I’m not sure if it shows that politics and comedy don’t mix, or the self-obsessed nature of people who use things like Twitter to communicate.
You might expect me to stick up for him. And I won’t disappoint.
It was a flippant remark with a serious point. He has decided not to go on Twitter because he feels there is a risk with an immediate and limited medium. He prefers being able to communicate in a more considered fashion. Given the response to his comments, he’s probably right. Should he have used that language? Perhaps not. Are there more important things to get worked up about? Definitely.
The response says a lot more about the people talking about what he said (and I realise the irony in me saying that) than it does about him.
Following up on last week’s post on CCTV my interview never made it into the final cut of the Newsnight feature. Although quotes from it made it into a BBC News online article and some of the associated radio coverage.

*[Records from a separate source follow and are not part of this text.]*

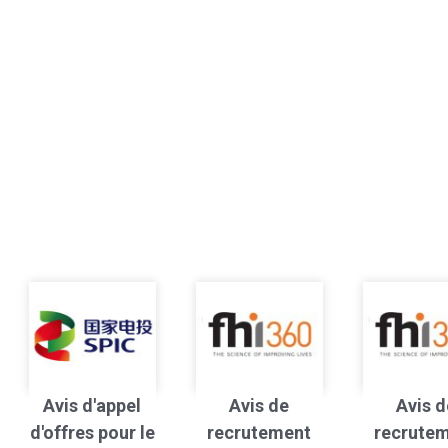
Avis d'appel
Avis de
Avis d
d'offres pour le
recrutement
recrute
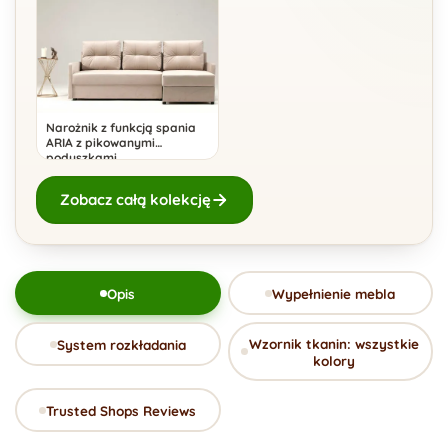
Narożnik z funkcją spania
ARIA z pikowanymi
poduszkami
Zobacz całą kolekcję
Opis
Wypełnienie mebla
Wzornik tkanin: wszystkie
System rozkładania
kolory
Trusted Shops Reviews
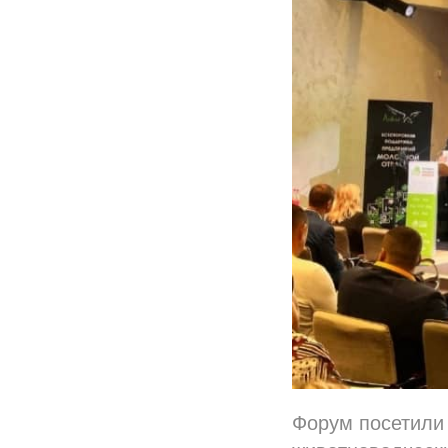
Форум посетили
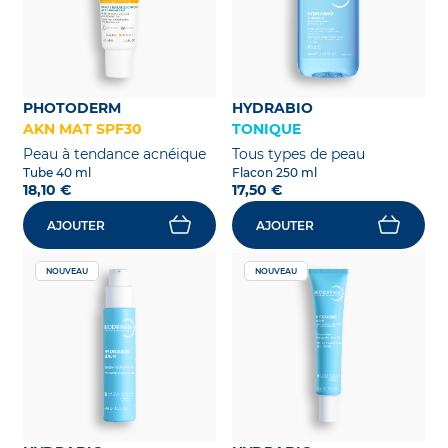
PHOTODERM
HYDRABIO
AKN MAT SPF30
TONIQUE
Peau à tendance acnéique
Tous types de peau
Tube 40 ml
Flacon 250 ml
18,10 €
17,50 €
AJOUTER
AJOUTER
NOUVEAU
NOUVEAU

Just the way the media cookie crumbles.
However, I did get invited onto BBC Breakfast to share the sofa with Shami Chakrabarti to discuss the issue.
I’ve managed to get a copy of the interviews which are on YouTube and embedded below. I’m told this is acceptable (this article suggests the BBC are relaxed) but will obviously have to remove the videos if requested.
Getting the trivia out of the way. The camera adds pounds. Lots of them. And also inches, I was told later that I looked taller than I do on Twitter! And that was another novelty. I was booked onto the show by one of the producers via Twitter, I’m sure it’s not the first time anyone has been booked onto a show like that (though certainly the first time by her), but must be one of the first times something like that has happened.
I can’t deny there’s a little ego in posting this. Not so much because I was on the sofa, but because I was on the sofa with Shami Chakrabarti! I’ve a lot of respect for her as a champion of civil liberties; meeting her reinforced that – as well as making me feel guilty that I’ve never quite joined Liberty.
But I’m also posting because it backs up the point I made last week – and Shami (note the massively unjustified use of first name) and I were not very far apart in our opinions on this – it’s not CCTV itself that is the problem, it’s the use to which it is put. And there’s a lot of unregulated cameras out there.